Instructions for the task →
Below are some records. Return exactly the lines from the one containing "document and first official offer issued by a" through the one containing "forms a contract", both included, and only those.

Data →
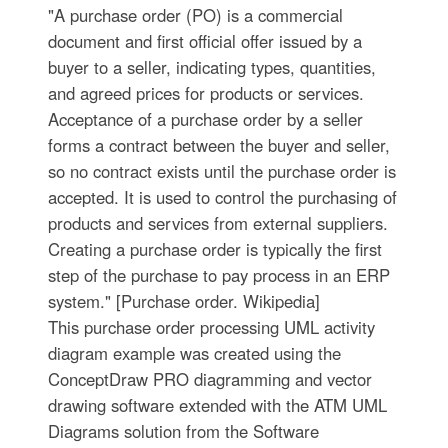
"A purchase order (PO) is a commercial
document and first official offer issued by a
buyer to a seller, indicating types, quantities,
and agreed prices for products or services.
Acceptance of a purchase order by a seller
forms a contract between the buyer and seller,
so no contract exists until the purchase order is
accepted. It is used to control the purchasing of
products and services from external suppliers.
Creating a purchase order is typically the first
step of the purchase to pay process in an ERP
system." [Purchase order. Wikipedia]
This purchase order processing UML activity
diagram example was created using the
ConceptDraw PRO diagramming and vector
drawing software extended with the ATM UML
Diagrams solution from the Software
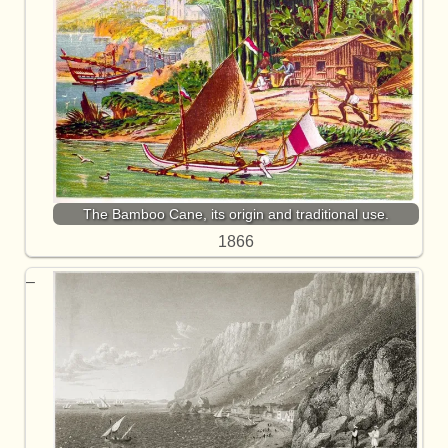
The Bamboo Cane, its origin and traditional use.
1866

==

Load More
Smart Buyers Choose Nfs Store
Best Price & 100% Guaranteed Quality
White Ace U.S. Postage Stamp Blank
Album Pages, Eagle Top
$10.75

Result below →
document and first official offer issued by a
buyer to a seller, indicating types, quantities,
and agreed prices for products or services.
Acceptance of a purchase order by a seller
forms a contract between the buyer and seller,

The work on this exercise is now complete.